Moldova and Ukraine were granted candidate status to join the EU in 2022 and formal accession negotiations were launched in June 2024. But it was only last month that the first substantive negotiations opened. Despite optimistic rhetoric from some European capitals, it is likely that full membership will take a significant amount of time.
This is not necessarily a reflection of the potential or readiness of Moldova or Ukraine. It is more a reflection of the EU’s unpreparedness to absorb them, especially a country as large as Ukraine.
The question of EU enlargement has been contentious for years. Whether the bloc should widen its membership by adding new members or focus instead on deepening integration and consolidating its institutions remains a perennial debate. Adding Ukraine and Moldova, with their unique security challenges because of Russia, will make the process even more difficult.
In Moldova’s case, there is the matter of Transnistria, the Russian-occupied breakaway region that lies mostly on the eastern bank of the Dniester River and has been under Russian influence since the early 1990s. In Ukraine’s case, the challenge is even more obvious: bringing into the EU a country fighting a major war against Russia will be politically, financially and institutionally difficult.
In the technical sense, enlargement is fairly straightforward, although laborious in practice. Once a country begins accession talks, it must align with the acquis communautaire — the EU’s body of laws, regulations and standards, which runs to 35 chapters.

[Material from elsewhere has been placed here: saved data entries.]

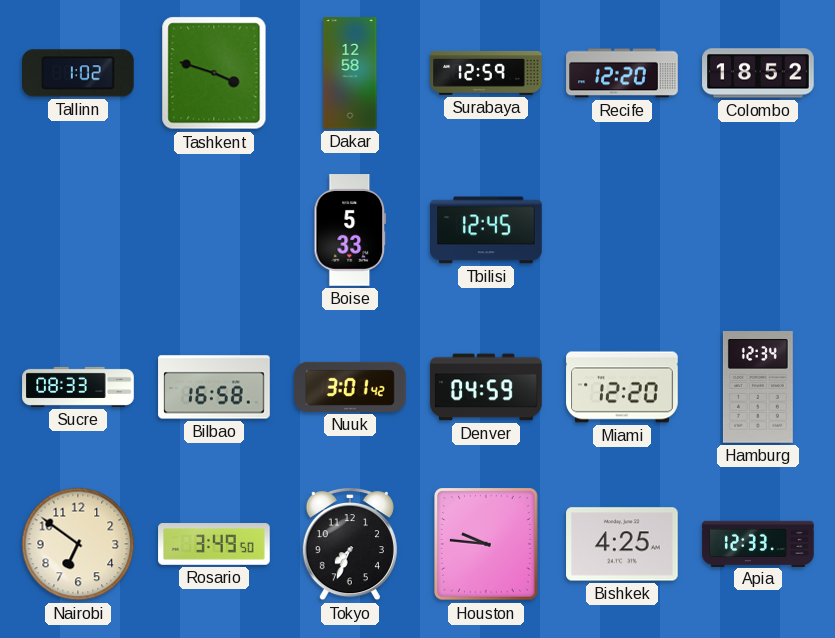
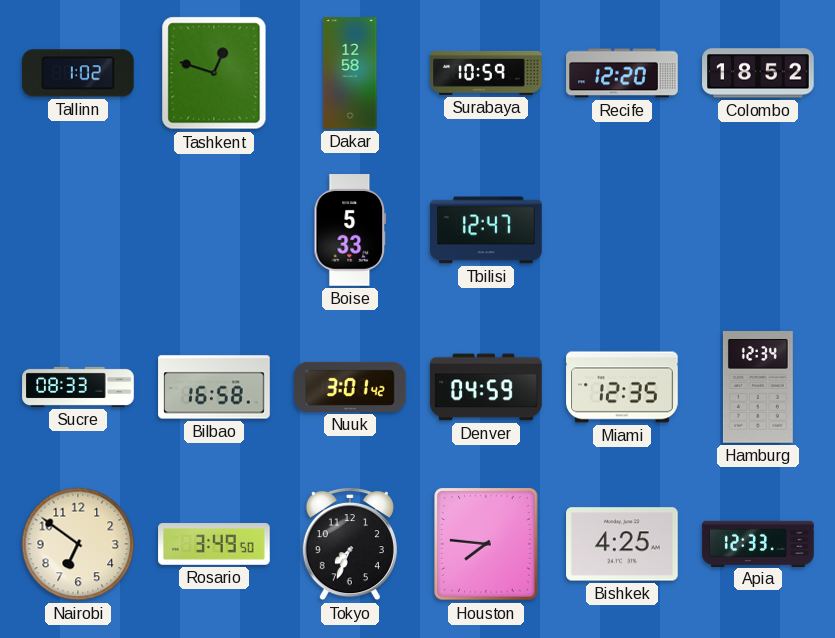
Tashkent: 3:48 -> 12:48
Surabaya: 12:59 -> 10:59
Tbilisi: 12:45 -> 12:47
Miami: 12:20 -> 12:35
Houston: 9:46 -> 7:46
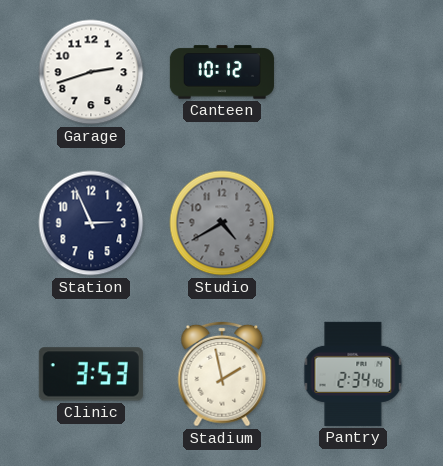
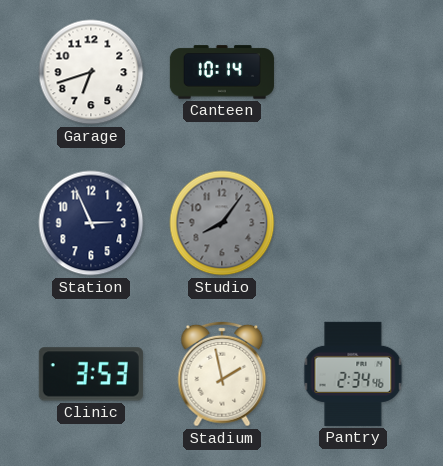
Garage: 2:42 -> 6:42
Canteen: 10:12 -> 10:14
Studio: 4:40 -> 8:06
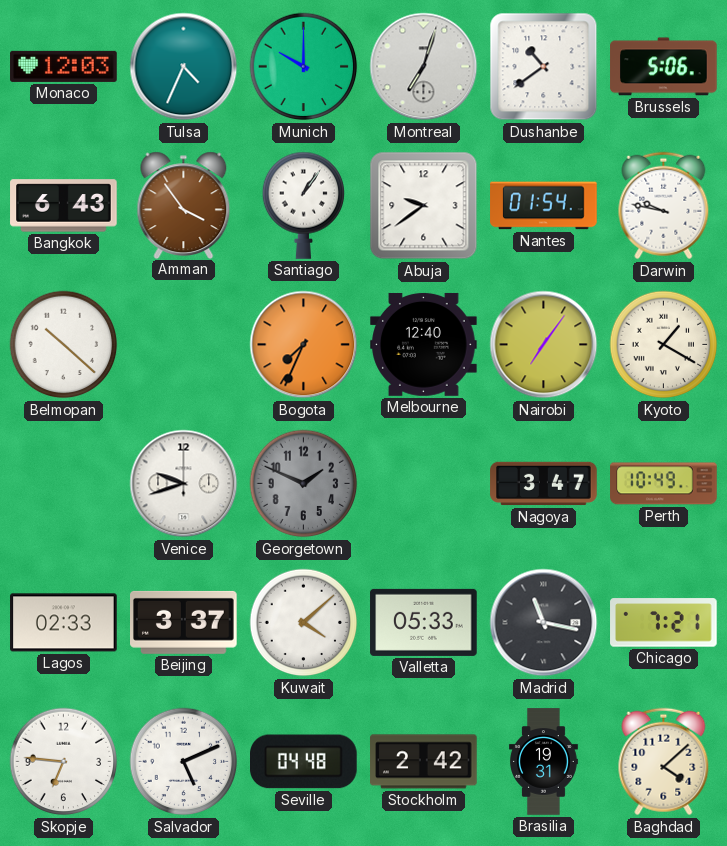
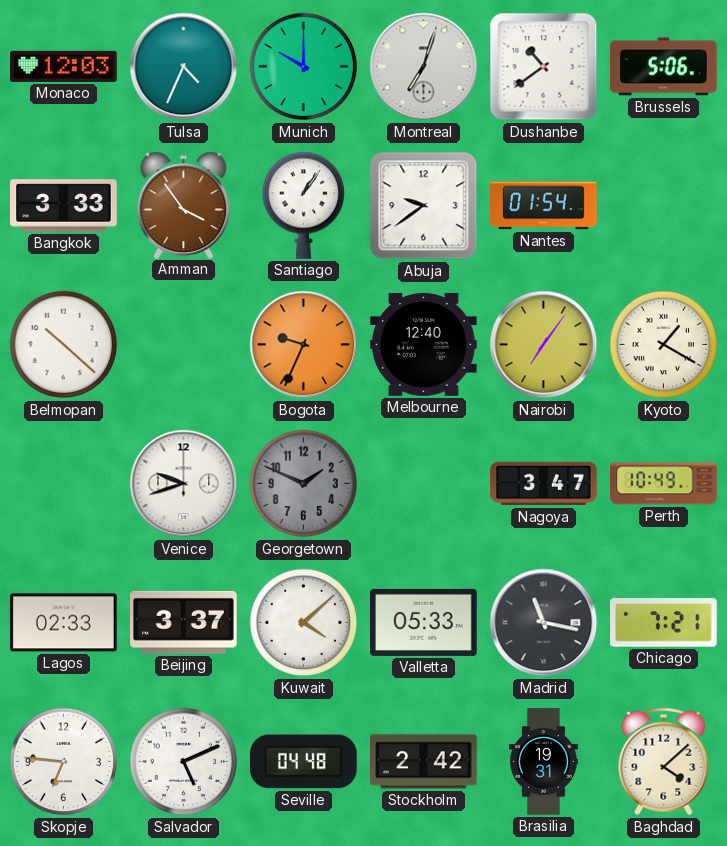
Bangkok: 6:43 -> 3:33
Darwin: 9:47 -> none
Bogota: 7:34 -> 9:34
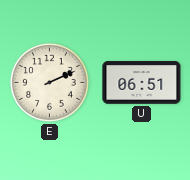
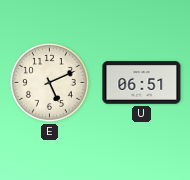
E: 2:11 -> 5:11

These chapters cover issues ranging from the rule of law, public procurement, statistics and financial control to economic policy, agriculture, transport, energy and the environment. Opening and then closing them is no easy task. For example, Turkiye has been a candidate country since 1999 and began accession negotiations in 2005, yet it has provisionally closed only one chapter.
Last month, the first set of substantive negotiations was formally opened for both Ukraine and Moldova. This stage focuses on the “fundamentals,” including the rule of law and fundamental rights, the functioning of democratic institutions, public administration reform and economic criteria. These issues are opened first and closed last because progress on them determines the overall pace of accession. For Ukraine, carrying out difficult reforms while fighting for national survival will be no easy task.
But it is not just Moldova and Ukraine that need to reform. The EU also has serious institutional questions to address.
First, Brussels will have to think about decision-making in the European Council and the European Parliament. The European Parliament currently has 720 seats. Absorbing Ukraine would therefore require existing member states to lose seats or the EU to expand the parliament.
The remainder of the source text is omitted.